A house loan tenure is something that borrowers don’t put enough thought in. The choice of a home loan tenure is not a straight forward answer. While most people go for a tenure that goes as long as the lender will allow, it is not always the best choice.
You may have also deferred the purchase of a house because you were not confident of getting a significant house loan Singapore to finance your home purchase. It is possible that you can get a high housing loan amount if you choose a longer loan tenure while only getting a low loan amount when you choose a shorter one. Although in some instances, the loan tenure you choose for your mortgage can determine your loan amount, there are other things that you should consider when deciding on your home loan tenure.
In effect the maximum house loan tenure depends on your age. If you are at the age of 35 now, and the official retirement age is 65, your maximum tenure is 30 years. There may also be instances that you are offered a better interest rate if you take up a longer loan tenure. Do note that the longer loan tenure you choose, the more total interest you will pay. So if you are comfortable with that over the long term, the total interest you will pay for your house loan Singapore will be of little issue.

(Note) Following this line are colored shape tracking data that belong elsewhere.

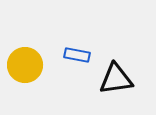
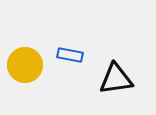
blue rectangle: moved 7 px left
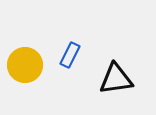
blue rectangle: rotated 75 degrees counterclockwise
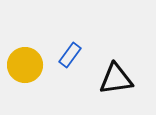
blue rectangle: rotated 10 degrees clockwise
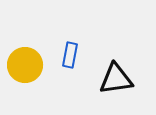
blue rectangle: rotated 25 degrees counterclockwise
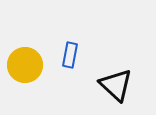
black triangle: moved 6 px down; rotated 51 degrees clockwise
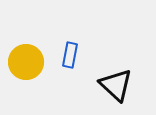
yellow circle: moved 1 px right, 3 px up
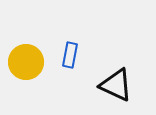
black triangle: rotated 18 degrees counterclockwise
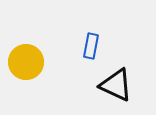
blue rectangle: moved 21 px right, 9 px up
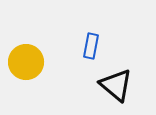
black triangle: rotated 15 degrees clockwise
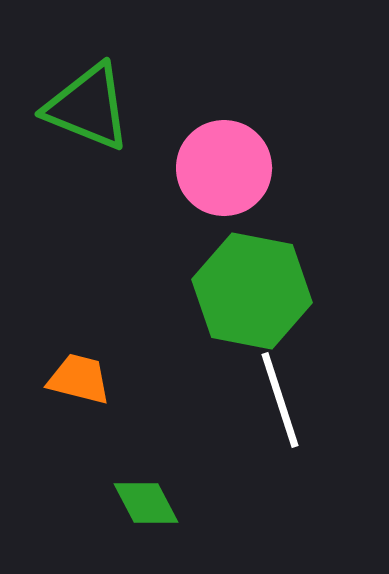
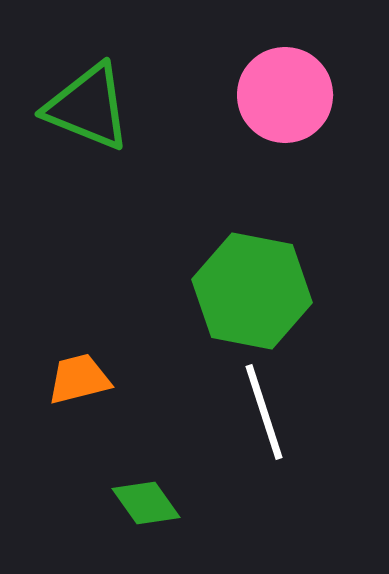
pink circle: moved 61 px right, 73 px up
orange trapezoid: rotated 28 degrees counterclockwise
white line: moved 16 px left, 12 px down
green diamond: rotated 8 degrees counterclockwise
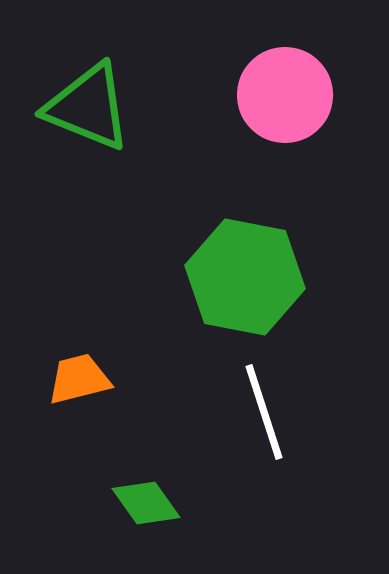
green hexagon: moved 7 px left, 14 px up
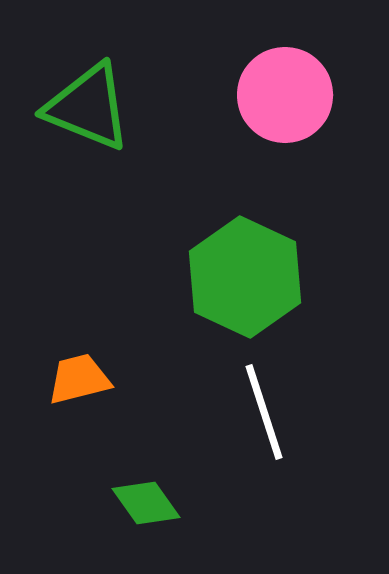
green hexagon: rotated 14 degrees clockwise
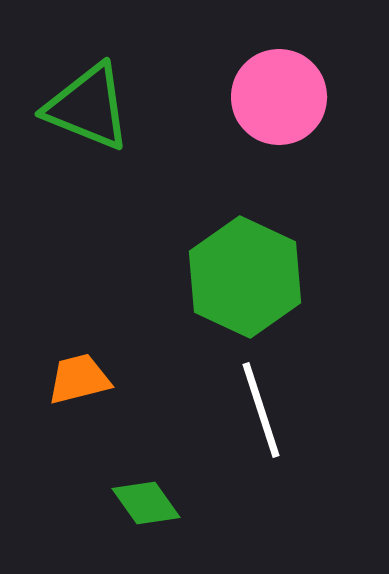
pink circle: moved 6 px left, 2 px down
white line: moved 3 px left, 2 px up
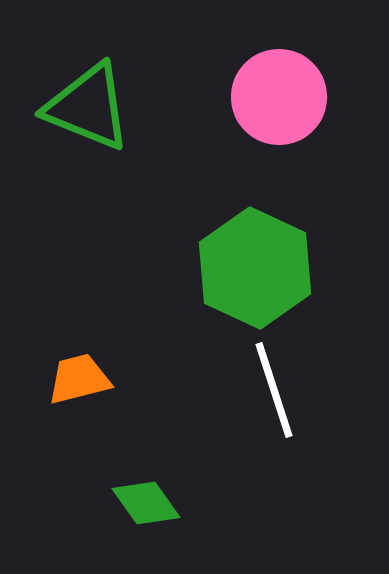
green hexagon: moved 10 px right, 9 px up
white line: moved 13 px right, 20 px up
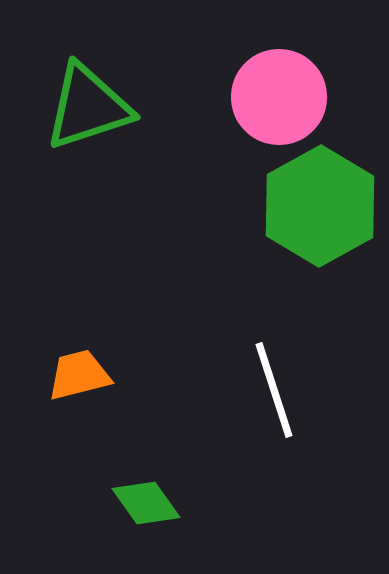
green triangle: rotated 40 degrees counterclockwise
green hexagon: moved 65 px right, 62 px up; rotated 6 degrees clockwise
orange trapezoid: moved 4 px up
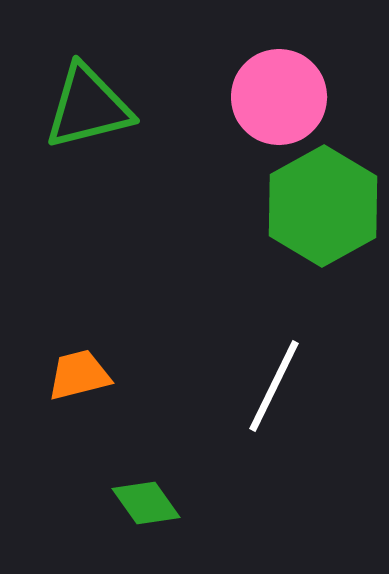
green triangle: rotated 4 degrees clockwise
green hexagon: moved 3 px right
white line: moved 4 px up; rotated 44 degrees clockwise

The main reason most people take up home loans with extended loan tenure is to pay a lower monthly installment. Again, you generally pay more total interest with a longer loan tenure. So if you do have cash on hand, you should consider making a greater down payment and obtain a house loan Singapore with a shorter loan tenure so that you can pay off the loan sooner. The monthly installments may be higher, but you will be paying less total interest on your mortgage. When you do make a higher down payment, the loan lender may also see it as your commitment and financial strength. This can result in the best terms offered to you.
If you are reaching retirement age and is certain that your children will be taking over the payments for the Singapore housing loan, it makes sense to include them when you apply for the housing loan. This can potentially get you a longer loan tenure resulting in lower monthly payments that you have to make now. When you retire, your children will also have to only service a lower monthly payment.
High networth investors
If you are going to build up your own property empire, you may want to use a different approach to choosing your property loan. A common approach used by seasoned property investors to leverage their finances is to stretch out the house loan Singapore loan tenure. Stretching out can gain better terms and concessions from the lender. With lower monthly payments, the investor uses less cash to gain control to a house. When the lock-in period of the home loan expires, the property guru refinances the house that has appreciated in market valuation while cashing out on the appreciated home equity. Gaining access to more cash with the cash out refinance, the investor uses it to purchase another property and repeat the process. Although this method of increasing your wealth seem desirable, it is not for the faint-hearted and those that are risk adverse.